As can be seen in the first plot of Figure 1, the authors find a positive and strong effect of increases in digitalization in an industry on the hourly net wages of workers with higher education levels, especially, with university degrees. On the contrary, individuals with low levels of education or no qualifications experience a reduction in their hourly wages in periods when their industry digitalizes rapidly.
The coefficients that are shown in the figure can be interpreted as follows: on the one hand, a one unit increase in their measure of digitalization (1,000 pounds ICT capital stock per worker) increases the average hourly net wage of a university graduate by 0.4 pounds, which is equivalent to a yearly net wage increase of 770 pounds. On the other hand, a one-unit increase in digitalization decreases the average hourly wage of workers with no qualifications by 0.16 pounds or 310 GBP per year. The authors consider these wage effects as strong evidence for heterogeneous effects of digitalization: it prominently benefits those who have the skills to thrive in a rapidly digitalizing world.
Next, they examine if digitalization affects the likelihood that workers report being unemployed at the time of the subsequent interview. As the second plot of Figure 1 suggests, they find some evidence that digitalization increases the chances that less educated workers become unemployed after digitalization occurred. This finding is in line with the task-based literature emphasizing that primarily routine jobs in the middle and low end of the wage and education distribution are susceptible to automation.
Overall, the results on the economic consequences of digitalization confirms that it has strong distributional consequences. Digitalization produces income polarization between highly educated – “winners”- and less educated workers – “losers”-, although they find only weak adverse employment effects for workers with medium and low education levels.
Effects of digitalization on political inclinations
The authors´ primary interest is in to know whether and how these distributive effects lead to changes in individual political behavior. The following figure presents the main results regarding voter turnout, support for the Conservative Party, for the Labour Party, and for the incumbent.
As Figure 2 suggests, they find empirical evidence of increasingly unequal political participation due to technological change. Highly educated workers in industries digitalizing more quickly become more likely to vote. A one-unit increase in digitalization raises turnout among voters with university degrees by 0.64 percentage points. In contrast, they find no effects or negative effects among less educated workers.
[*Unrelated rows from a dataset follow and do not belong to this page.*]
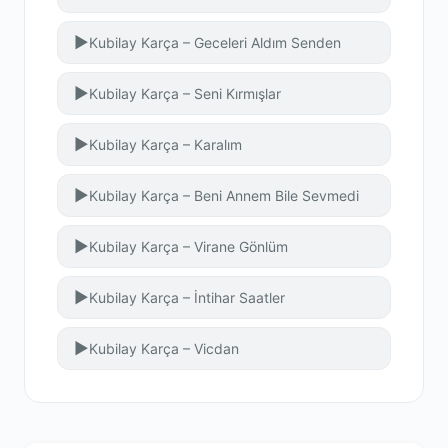
▶
Kubilay Karça – Geceleri Aldım Senden
▶
Kubilay Karça – Seni Kırmışlar
▶
Kubilay Karça – Karalım
▶
Kubilay Karça – Beni Annem Bile Sevmedi
▶
Kubilay Karça – Virane Gönlüm
▶
Kubilay Karça – İntihar Saatler
▶
Kubilay Karça – Vicdan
Furthermore, they study the relationship between digitalization and support for parties. The results provide clear evidence for increased support for the Conservatives among winners of technological change. For instance, a 1000 pounds increase in the capital stock per worker is associated with an increase in support for the Conservatives of approximately 0.6 percentage points among the highly educated. On the contrary, digitalization is accompanied by a reduction in support for the Conservatives for less educated workers. Concerning the support for the Labour Party, the results are not conclusive.
The previous results are consistent with the authors’ initial expectations, according to which workers who benefit from digitalization may become more likely to support an economically right-wing party either due to self-interest reasons or to psychological channels in which positive experiences with creative destruction make workers hold more pro-market attitudes.
The main hypothesis in this case is that through a simple reward-punishment mechanism, winners of digitalization become more likely to support the incumbent while losers withdraw support. Their results provide clear and strong evidence in line with the egotropic economic voting hypothesis: being in a digitalizing environment increases the likelihood of supporting the incumbent, but only for highly educated workers who benefit more from digitalization.